THE DATA:
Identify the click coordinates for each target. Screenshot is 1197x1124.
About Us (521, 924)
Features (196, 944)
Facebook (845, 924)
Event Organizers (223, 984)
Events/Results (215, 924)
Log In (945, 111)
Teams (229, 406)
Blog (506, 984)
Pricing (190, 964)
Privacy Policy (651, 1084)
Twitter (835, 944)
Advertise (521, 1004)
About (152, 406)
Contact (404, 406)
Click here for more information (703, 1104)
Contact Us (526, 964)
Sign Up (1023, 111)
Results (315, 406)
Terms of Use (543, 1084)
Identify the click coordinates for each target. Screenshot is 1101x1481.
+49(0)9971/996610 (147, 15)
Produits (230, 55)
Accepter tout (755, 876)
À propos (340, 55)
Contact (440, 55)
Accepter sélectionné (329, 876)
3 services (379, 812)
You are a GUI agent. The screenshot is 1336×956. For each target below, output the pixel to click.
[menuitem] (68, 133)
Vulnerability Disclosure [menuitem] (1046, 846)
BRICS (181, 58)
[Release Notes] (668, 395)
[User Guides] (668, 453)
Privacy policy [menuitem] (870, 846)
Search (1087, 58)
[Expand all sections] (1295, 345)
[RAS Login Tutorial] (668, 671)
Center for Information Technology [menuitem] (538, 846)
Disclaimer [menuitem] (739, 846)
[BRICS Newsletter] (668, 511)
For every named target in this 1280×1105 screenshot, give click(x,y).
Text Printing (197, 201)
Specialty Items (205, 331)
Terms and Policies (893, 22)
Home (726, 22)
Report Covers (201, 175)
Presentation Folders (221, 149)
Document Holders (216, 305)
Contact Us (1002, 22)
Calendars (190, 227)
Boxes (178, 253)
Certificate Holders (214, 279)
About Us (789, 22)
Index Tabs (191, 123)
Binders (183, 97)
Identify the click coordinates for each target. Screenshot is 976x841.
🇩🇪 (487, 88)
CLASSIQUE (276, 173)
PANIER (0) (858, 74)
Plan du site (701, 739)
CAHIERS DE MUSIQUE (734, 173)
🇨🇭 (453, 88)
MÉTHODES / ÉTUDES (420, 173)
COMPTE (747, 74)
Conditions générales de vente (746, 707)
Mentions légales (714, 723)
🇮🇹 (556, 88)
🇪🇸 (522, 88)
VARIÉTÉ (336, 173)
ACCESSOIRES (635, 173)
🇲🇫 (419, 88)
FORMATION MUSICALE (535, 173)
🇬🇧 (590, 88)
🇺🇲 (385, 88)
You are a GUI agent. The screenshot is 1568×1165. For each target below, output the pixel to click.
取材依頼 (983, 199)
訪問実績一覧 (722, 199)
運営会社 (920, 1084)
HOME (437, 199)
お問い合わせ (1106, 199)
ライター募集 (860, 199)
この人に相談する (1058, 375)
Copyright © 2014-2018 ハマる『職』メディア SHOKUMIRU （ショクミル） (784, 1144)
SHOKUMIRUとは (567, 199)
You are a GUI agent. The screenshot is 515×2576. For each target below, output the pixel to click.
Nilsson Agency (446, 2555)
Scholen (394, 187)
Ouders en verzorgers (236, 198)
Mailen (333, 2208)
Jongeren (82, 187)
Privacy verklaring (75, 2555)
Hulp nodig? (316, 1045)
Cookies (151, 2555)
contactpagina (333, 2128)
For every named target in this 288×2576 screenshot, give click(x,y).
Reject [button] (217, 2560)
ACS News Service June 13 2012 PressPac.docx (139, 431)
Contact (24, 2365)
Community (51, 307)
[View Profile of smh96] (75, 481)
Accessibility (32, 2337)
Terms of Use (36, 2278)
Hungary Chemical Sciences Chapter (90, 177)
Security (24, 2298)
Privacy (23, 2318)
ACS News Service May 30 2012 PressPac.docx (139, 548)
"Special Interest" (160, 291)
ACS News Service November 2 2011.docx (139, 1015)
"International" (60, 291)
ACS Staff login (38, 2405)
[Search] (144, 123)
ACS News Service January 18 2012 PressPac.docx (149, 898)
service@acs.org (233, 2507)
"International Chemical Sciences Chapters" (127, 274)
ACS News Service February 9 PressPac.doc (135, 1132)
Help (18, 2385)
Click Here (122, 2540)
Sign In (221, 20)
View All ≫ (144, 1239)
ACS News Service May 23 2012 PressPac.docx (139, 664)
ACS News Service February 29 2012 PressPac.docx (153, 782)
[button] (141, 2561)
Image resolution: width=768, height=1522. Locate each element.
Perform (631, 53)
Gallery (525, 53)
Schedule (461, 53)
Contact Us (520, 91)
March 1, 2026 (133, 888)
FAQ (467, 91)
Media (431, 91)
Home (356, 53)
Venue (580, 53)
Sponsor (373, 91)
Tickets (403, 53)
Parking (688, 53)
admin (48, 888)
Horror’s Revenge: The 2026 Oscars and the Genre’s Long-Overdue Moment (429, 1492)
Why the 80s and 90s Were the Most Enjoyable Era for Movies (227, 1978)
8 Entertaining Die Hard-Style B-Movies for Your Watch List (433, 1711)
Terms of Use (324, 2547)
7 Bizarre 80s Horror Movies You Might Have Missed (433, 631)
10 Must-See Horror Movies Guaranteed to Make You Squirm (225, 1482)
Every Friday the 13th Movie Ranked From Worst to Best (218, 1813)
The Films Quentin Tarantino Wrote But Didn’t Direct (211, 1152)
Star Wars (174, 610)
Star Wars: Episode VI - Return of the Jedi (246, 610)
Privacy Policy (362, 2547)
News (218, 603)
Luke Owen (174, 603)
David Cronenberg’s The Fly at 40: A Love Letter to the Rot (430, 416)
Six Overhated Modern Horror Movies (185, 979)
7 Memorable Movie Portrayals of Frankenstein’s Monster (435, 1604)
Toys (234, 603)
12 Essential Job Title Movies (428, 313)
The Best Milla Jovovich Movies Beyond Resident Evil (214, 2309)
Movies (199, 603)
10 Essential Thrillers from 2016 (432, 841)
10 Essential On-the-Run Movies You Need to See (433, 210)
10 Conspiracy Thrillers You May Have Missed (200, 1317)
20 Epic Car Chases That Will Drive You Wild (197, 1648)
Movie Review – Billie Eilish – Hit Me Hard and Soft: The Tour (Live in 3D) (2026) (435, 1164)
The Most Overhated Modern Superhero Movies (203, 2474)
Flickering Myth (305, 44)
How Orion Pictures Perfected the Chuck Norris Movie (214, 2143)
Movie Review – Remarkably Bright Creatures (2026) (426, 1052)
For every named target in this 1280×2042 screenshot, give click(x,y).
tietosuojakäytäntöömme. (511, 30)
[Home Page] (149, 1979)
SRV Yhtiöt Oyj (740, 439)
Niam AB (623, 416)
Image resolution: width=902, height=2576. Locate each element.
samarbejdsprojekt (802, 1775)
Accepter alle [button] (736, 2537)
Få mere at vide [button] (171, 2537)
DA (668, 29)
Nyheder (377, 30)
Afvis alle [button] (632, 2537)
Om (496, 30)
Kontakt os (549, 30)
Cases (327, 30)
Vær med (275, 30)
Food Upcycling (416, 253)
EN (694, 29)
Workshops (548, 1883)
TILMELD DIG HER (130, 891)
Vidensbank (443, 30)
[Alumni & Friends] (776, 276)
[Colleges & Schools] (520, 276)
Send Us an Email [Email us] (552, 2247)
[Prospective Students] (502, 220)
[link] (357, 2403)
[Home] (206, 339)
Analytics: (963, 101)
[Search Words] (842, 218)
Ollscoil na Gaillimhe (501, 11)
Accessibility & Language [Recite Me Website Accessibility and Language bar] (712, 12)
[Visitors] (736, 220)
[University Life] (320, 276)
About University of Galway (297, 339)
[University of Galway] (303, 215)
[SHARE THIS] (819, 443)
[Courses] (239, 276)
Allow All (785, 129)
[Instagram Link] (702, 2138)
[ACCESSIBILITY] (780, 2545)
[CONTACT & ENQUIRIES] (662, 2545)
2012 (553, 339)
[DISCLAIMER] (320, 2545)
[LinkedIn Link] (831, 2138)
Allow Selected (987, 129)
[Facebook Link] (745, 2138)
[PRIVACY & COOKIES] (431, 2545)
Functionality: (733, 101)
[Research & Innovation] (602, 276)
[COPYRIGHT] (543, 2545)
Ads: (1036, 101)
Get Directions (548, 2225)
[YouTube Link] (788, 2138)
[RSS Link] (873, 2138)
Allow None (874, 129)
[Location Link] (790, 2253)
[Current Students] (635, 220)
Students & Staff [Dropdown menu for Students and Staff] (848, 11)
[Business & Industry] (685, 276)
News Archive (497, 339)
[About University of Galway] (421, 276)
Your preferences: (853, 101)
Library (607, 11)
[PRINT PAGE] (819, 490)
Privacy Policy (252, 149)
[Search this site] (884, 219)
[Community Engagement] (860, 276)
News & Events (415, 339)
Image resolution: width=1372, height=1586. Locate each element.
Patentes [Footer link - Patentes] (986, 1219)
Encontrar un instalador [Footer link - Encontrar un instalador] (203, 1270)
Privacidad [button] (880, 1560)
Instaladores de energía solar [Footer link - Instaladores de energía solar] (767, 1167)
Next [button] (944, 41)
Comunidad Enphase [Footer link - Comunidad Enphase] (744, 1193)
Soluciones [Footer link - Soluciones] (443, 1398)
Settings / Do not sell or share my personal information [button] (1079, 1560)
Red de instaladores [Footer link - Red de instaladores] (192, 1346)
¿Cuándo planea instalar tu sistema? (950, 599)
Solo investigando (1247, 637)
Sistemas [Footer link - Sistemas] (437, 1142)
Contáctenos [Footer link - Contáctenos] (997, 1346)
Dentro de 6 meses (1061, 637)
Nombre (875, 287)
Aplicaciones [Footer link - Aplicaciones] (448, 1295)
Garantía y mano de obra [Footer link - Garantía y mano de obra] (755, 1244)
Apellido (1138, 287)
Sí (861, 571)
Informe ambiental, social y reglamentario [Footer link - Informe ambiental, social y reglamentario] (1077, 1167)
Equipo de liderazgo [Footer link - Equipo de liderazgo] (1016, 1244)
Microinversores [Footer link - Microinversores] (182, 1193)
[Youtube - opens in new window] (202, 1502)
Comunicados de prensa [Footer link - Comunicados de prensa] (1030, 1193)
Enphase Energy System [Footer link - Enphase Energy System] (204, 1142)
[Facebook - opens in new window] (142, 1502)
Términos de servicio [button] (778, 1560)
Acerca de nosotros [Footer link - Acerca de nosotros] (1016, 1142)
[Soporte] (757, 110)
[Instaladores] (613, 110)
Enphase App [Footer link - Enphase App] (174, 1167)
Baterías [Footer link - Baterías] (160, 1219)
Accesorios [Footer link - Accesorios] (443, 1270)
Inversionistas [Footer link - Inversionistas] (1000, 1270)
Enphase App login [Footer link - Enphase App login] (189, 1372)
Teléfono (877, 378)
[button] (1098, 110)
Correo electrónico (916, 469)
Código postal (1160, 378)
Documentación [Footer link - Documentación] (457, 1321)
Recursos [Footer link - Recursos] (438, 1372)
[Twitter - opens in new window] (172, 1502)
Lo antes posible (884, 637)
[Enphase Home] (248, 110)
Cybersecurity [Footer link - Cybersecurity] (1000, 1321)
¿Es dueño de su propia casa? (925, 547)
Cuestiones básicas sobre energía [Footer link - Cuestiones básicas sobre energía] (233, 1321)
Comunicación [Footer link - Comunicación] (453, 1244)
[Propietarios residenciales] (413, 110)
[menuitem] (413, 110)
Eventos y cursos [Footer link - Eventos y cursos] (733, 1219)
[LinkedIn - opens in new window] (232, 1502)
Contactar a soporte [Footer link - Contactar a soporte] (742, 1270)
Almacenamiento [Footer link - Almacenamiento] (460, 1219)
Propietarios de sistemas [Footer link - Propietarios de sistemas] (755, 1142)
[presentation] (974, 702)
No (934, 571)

INSTRUCTIONS TO FOLLOW:
Print, please, the lines above from the very first through the one that holds "3 services (379, 812)", both included, word for word and with nothing else.

SOLUTION TO THE PROBLEM:
Identify the click coordinates for each target. Screenshot is 1197x1124.
About Us (521, 924)
Features (196, 944)
Facebook (845, 924)
Event Organizers (223, 984)
Events/Results (215, 924)
Log In (945, 111)
Teams (229, 406)
Blog (506, 984)
Pricing (190, 964)
Privacy Policy (651, 1084)
Twitter (835, 944)
Advertise (521, 1004)
About (152, 406)
Contact (404, 406)
Click here for more information (703, 1104)
Contact Us (526, 964)
Sign Up (1023, 111)
Results (315, 406)
Terms of Use (543, 1084)
Identify the click coordinates for each target. Screenshot is 1101x1481.
+49(0)9971/996610 (147, 15)
Produits (230, 55)
Accepter tout (755, 876)
À propos (340, 55)
Contact (440, 55)
Accepter sélectionné (329, 876)
3 services (379, 812)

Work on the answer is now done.